I’m reviewing this book because I think it’s awesome – and frankly I am shocked that more parents aren’t aware of it.
I bought a copy of Don’t Put Your Finger In The Jelly, Nelly by Nick Sharratt for S for Christmas, and she absolutely loves it – as I knew she would. We read it at bed time most evenings, and she knows all the words. She also often picks it up to read it to herself.
I don’t really know how much to tell you about the book, without giving away the entire thing. It’s not a story, just a series of warnings not to put your fingers into the holes in the pages. Here’s an example:
Don’t put your finger in the jelly, Nelly!
obviously, you put your finger in the jelly, Nelly
(or the hole in the page)
(you turn the page)
You might upset a jellyphant!
and there is a grumpy looking elephant made of jelly,
with his trunk wrapped around your finger!
I’m willing to bet it’s not just my daughter who loves the idea of an elephant (jellyphant) grabbing her finger. There’s also a choctopus, a crab made from clawberry flavour jam, and a spag-yetti.
This is a wonderfully ridiculous book; complete nonsense, with bright colours and silly, made-up words. The best kind of book then, for little people.

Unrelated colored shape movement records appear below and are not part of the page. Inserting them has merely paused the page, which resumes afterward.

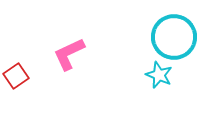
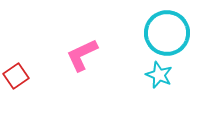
cyan circle: moved 7 px left, 4 px up
pink L-shape: moved 13 px right, 1 px down
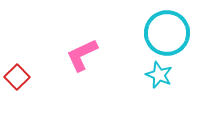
red square: moved 1 px right, 1 px down; rotated 10 degrees counterclockwise
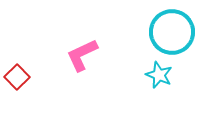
cyan circle: moved 5 px right, 1 px up
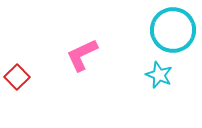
cyan circle: moved 1 px right, 2 px up
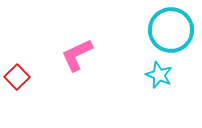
cyan circle: moved 2 px left
pink L-shape: moved 5 px left
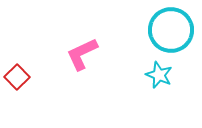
pink L-shape: moved 5 px right, 1 px up
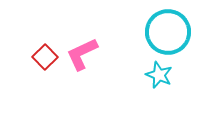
cyan circle: moved 3 px left, 2 px down
red square: moved 28 px right, 20 px up
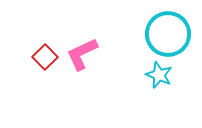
cyan circle: moved 2 px down
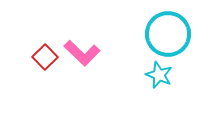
pink L-shape: moved 1 px up; rotated 111 degrees counterclockwise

S already had a copy of Elephant Wellyphant, another gloriously nonsensical Nick Sharratt book involving elephants and words that have been made up to rhyme with “elephant” – for example, chocolate caramelephant. She loves that book, but she’s possibly a little young for it as it has all sorts of wonderful things like aeroplane propeller(phant)s, and gypsy fortuneteller(phants) bits that can be pulled off in excitement. That book has a lot of selotape holding it together these days!
What I love about Jelly Nelly (as we call it now) is that it has the fun, joining in element that children love so much in books – but it’s just a hole to poke your finger through, so there’s nothing to get too excited about and rip off. Yes, I suppose you could end up ripping the hole a little – but it would take a lot of doing! In that respect, it’s perfect for a younger audience. And the funny rhymes and plays on words make it great for older children too.
I’ve been trying desperately to get a video or recording of S reading this book. The sheer glee in her face and her voice never fail to brighten my day; she loves to shout out the words, to make animal noises, and to comment on the facial expression of the animals.
I would wholeheartedly recommend this book to anyone with a child from a very young age right up to about 7; I think it has something to offer a wide range of ages because there’s no story involved that could be too complicated for a young audience, or not sophisticated enough for an older child. It will appeal to any child who likes silly made up words, and poking their fingers into things… and really, that’s most children, isn’t it?
N.B. there is a warning on the back of the book: “not suitable for children under 36 months due to small parts. Choking hazard.” S is under 36 months though, and I’ve yet to find anything she could choke on. I suppose it’s one of those warnings they are legally obliged to put on the back of a book that has holes in the pages or something. But if you’re bothered by that sort of guideline, don’t buy the book for your little pickle if they are under 36 months.